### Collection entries
___
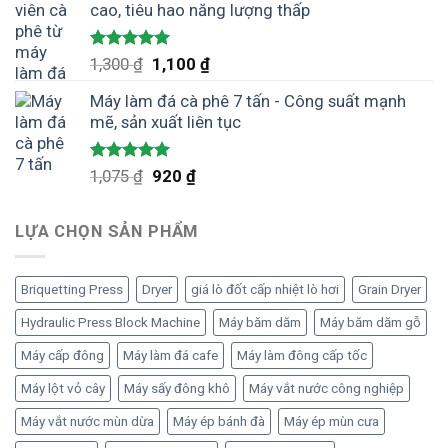
cao, tiêu hao năng lượng thấp
1,300 ₫.
là:
1,100 ₫.
Được xếp
Giá
Giá
1,300
₫
1,100
₫
hạng
5.00
gốc
hiện
5 sao
Máy làm đá cà phê 7 tấn - Công suất mạnh
là:
tại
mẽ, sản xuất liên tục
1,300 ₫.
là:
1,100 ₫.
Được xếp
Giá
Giá
1,075
₫
920
₫
hạng
5.00
gốc
hiện
5 sao
là:
tại
LỰA CHỌN SẢN PHẨM
1,075 ₫.
là:
920 ₫.
Briquetting Press
Dryer
giá lò đốt cấp nhiệt lò hơi
Grain Dryer
Hydraulic Press Block Machine
Máy băm dăm
Máy băm dăm gỗ
Máy cấp đông
Máy làm đá cafe
Máy làm đông cấp tốc
Máy lột vỏ cây
Máy sấy đông khô
Máy vắt nước công nghiệp
Máy vắt nước mùn dừa
Máy ép bánh đà
Máy ép mùn cưa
___
### Task directions
The data above needs to be retyped exactly, with the images left out.

### Written response
cao, tiêu hao năng lượng thấp
1,300 ₫.
là:
1,100 ₫.
Được xếp
Giá
Giá
1,300
₫
1,100
₫
hạng
5.00
gốc
hiện
5 sao
Máy làm đá cà phê 7 tấn - Công suất mạnh
là:
tại
mẽ, sản xuất liên tục
1,300 ₫.
là:
1,100 ₫.
Được xếp
Giá
Giá
1,075
₫
920
₫
hạng
5.00
gốc
hiện
5 sao
là:
tại
LỰA CHỌN SẢN PHẨM
1,075 ₫.
là:
920 ₫.
Briquetting Press
Dryer
giá lò đốt cấp nhiệt lò hơi
Grain Dryer
Hydraulic Press Block Machine
Máy băm dăm
Máy băm dăm gỗ
Máy cấp đông
Máy làm đá cafe
Máy làm đông cấp tốc
Máy lột vỏ cây
Máy sấy đông khô
Máy vắt nước công nghiệp
Máy vắt nước mùn dừa
Máy ép bánh đà
Máy ép mùn cưa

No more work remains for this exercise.